This section introduces key LangChain chain patterns and debugging techniques.

Basic and Parallel Chains

Basic chain

A basic chain is a linear pipeline composed of:

  • ChatPromptTemplate

  • a model created with initChat

  • StringParser

Flow:

prompt → model → parser

Use pipe() to connect components and invoke() to execute the chain.

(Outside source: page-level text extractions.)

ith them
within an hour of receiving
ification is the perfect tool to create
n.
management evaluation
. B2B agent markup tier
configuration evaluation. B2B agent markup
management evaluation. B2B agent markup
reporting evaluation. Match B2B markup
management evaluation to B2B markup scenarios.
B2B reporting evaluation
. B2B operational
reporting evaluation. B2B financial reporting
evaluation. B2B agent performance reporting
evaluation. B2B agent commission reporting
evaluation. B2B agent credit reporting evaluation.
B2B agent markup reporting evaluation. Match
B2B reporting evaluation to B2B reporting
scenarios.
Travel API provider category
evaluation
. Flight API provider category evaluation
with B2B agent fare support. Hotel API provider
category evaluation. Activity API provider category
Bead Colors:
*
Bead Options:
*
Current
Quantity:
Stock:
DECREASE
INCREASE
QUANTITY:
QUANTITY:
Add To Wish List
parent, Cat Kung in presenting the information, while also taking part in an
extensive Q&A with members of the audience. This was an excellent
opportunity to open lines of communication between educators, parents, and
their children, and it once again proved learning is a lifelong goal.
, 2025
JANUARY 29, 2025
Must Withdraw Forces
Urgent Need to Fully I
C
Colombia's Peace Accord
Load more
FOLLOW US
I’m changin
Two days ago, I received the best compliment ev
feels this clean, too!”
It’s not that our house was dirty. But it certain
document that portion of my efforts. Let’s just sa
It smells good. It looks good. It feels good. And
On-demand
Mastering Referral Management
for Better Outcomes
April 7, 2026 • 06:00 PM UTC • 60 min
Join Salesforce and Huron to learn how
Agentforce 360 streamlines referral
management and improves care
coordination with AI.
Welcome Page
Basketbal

A typical example is summarizing text in one sentence.

Parallel chains

RunnableParallel runs multiple independent chains on the same input simultaneously.

Common parallel tasks include:

  • summarization

  • keyword extraction

  • sentiment analysis

Each task has its own prompt and chain, and the combined runnable returns an object containing all results.

Takeaway

  • Basic chain = one sequential pipeline

  • Parallel chain = multiple pipelines executed together

  • invoke() runs the chain and returns the output

Passthrough Runnable

This section demonstrates a simple RAG-like workflow using:

  • RunnablePassthrough

  • RunnableLambda

  • RunnableParallel

The chain:

  1. accepts a user question

  2. retrieves a fixed context

  3. preserves the original question unchanged

  4. sends both context and question into a prompt

  5. calls the model

  6. parses the response as a string

RunnablePassthrough is useful when the original input must be retained while additional data is added to the chain.

Expected example result:

  • For “Who created LangChain?” the chain answers: Harrison Chase, in 2022.

Chain Branching

Chain branching uses RunnableBranch to route inputs through different chains based on content.

It uses three prompts:

  • code prompt

  • general prompt

  • classifier prompt

Process:

  1. A classifier chain determines whether the input is code-related.

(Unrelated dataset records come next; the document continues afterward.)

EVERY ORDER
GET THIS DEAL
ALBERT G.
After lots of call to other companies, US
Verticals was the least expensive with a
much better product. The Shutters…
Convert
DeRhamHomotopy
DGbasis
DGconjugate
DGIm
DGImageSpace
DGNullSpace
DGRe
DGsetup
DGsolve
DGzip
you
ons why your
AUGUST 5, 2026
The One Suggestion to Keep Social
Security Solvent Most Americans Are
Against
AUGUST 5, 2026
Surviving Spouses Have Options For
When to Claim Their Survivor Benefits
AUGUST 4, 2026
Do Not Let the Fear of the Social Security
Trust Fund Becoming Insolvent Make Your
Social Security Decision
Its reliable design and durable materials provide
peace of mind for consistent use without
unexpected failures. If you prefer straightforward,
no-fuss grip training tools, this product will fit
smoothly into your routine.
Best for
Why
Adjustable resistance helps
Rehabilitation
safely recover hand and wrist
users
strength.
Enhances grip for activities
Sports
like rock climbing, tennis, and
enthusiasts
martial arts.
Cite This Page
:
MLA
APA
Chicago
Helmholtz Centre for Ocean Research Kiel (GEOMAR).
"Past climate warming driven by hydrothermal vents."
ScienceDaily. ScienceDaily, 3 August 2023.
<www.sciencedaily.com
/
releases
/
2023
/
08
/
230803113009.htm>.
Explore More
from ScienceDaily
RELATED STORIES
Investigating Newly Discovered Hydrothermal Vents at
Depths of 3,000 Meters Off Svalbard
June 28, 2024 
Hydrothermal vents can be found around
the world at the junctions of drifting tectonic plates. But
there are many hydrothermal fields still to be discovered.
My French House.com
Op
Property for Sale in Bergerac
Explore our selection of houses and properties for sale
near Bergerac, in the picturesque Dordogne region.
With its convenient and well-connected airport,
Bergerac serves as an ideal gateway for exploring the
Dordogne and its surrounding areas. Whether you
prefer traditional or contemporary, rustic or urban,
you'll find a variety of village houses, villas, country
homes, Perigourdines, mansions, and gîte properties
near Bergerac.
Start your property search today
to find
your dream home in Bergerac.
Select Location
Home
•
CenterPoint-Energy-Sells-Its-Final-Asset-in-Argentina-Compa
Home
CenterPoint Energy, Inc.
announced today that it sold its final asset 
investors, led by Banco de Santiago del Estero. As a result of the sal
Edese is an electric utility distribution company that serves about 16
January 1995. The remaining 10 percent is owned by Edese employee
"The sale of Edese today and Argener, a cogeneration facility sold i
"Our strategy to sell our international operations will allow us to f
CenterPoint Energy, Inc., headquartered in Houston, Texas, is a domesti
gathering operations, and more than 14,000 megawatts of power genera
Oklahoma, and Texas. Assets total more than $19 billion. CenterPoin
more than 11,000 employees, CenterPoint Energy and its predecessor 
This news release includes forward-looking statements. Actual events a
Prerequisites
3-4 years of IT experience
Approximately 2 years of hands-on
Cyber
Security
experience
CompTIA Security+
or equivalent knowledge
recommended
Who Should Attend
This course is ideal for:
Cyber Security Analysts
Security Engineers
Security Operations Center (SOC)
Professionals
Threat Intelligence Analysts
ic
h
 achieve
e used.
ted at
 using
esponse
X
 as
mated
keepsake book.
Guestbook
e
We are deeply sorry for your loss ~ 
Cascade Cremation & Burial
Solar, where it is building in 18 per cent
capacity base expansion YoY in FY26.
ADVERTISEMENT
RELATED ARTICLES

  2. A helper function invokes the classifier and decides the route.

  3. RunnableBranch sends the input to either:

    • a code chain

    • a general/default chain

Examples:

  • “How do I write a for loop in Python?” → code chain

  • “What is the weather like today?” → general chain

Key point

Branching typically requires two LLM calls per request:

  1. classification

  2. final response generation

This enables dynamic routing to specialized prompts or workflows.

Debugging Chains

Debugging helps trace how data flows through prompts, models, and parsers.

Main methods:

  1. Inspect configuration

    • Use get_config() to examine chain structure and input/output schemas.

  2. Use with_config() for tracing

    • Add metadata such as run_name and tracing information.

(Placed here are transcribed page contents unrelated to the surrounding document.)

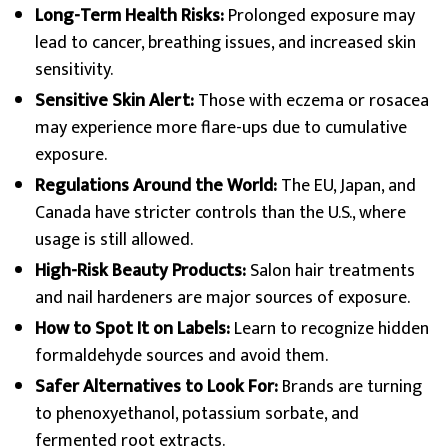
Long-Term Health Risks:
Prolonged exposure may
lead to cancer, breathing issues, and increased skin
sensitivity.
Sensitive Skin Alert:
Those with eczema or rosacea
may experience more flare-ups due to cumulative
exposure.
Regulations Around the World:
The EU, Japan, and
Canada have stricter controls than the U.S., where
usage is still allowed.
High-Risk Beauty Products:
Salon hair treatments
and nail hardeners are major sources of exposure.
How to Spot It on Labels:
Learn to recognize hidden
formaldehyde sources and avoid them.
Safer Alternatives to Look For:
Brands are turning
to phenoxyethanol, potassium sorbate, and
fermented root extracts.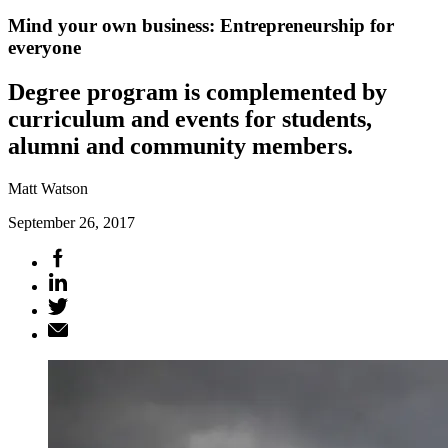
Mind your own business: Entrepreneurship for
everyone
Degree program is complemented by
curriculum and events for students,
alumni and community members.
Matt Watson
September 26, 2017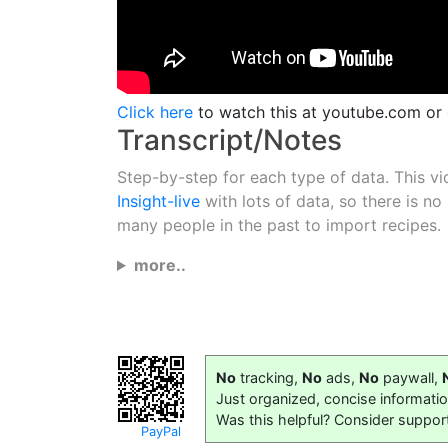
Click here
to watch this at youtube.com or
Transcript/Notes
Step-by-step for each type of data. This vi
Insight-live
with lots of data, so there is no
many people in the past to import recipes.
more..
No
tracking,
No
ads,
No
paywall,
Just organized, concise informati
Was this helpful? Consider suppor
PayPal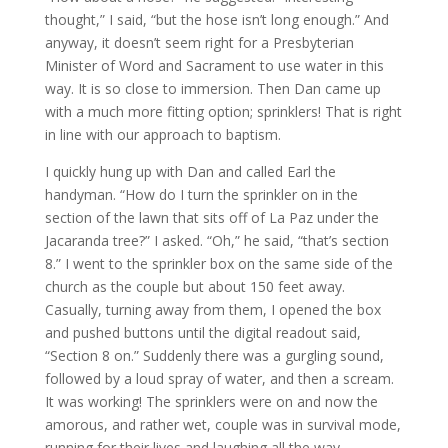
thought,” I said, “but the hose isn’t long enough.” And
anyway, it doesn’t seem right for a Presbyterian
Minister of Word and Sacrament to use water in this
way. It is so close to immersion. Then Dan came up
with a much more fitting option; sprinklers! That is right
in line with our approach to baptism.
I quickly hung up with Dan and called Earl the
handyman. “How do I turn the sprinkler on in the
section of the lawn that sits off of La Paz under the
Jacaranda tree?” I asked. “Oh,” he said, “that’s section
8.” I went to the sprinkler box on the same side of the
church as the couple but about 150 feet away.
Casually, turning away from them, I opened the box
and pushed buttons until the digital readout said,
“Section 8 on.” Suddenly there was a gurgling sound,
followed by a loud spray of water, and then a scream.
It was working! The sprinklers were on and now the
amorous, and rather wet, couple was in survival mode,
running for their lives and laughing all the way.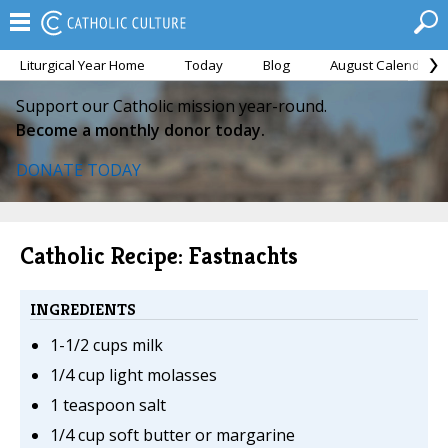
Liturgical Year Home
Today
Blog
August Calendar
Support our Catholic mission year-round.
Become a monthly donor today.
DONATE TODAY
Catholic Recipe: Fastnachts
INGREDIENTS
1-1/2 cups milk
1/4 cup light molasses
1 teaspoon salt
1/4 cup soft butter or margarine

  3. Inspect intermediate steps

    • Use RunnableLambda as a logging tap to observe values between stages.

Covered concepts

  • basic chains

  • parallel chains

  • passthrough chains

  • branching chains

  • debugging chains

Overall Summary

This chapter shows how LangChain chains can be:

  • sequenced in a basic pipeline

  • run concurrently in parallel

  • extended while preserving input with passthrough

  • dynamically routed with branching

  • inspected and traced for debugging

These patterns form the foundation for building flexible LLM workflows.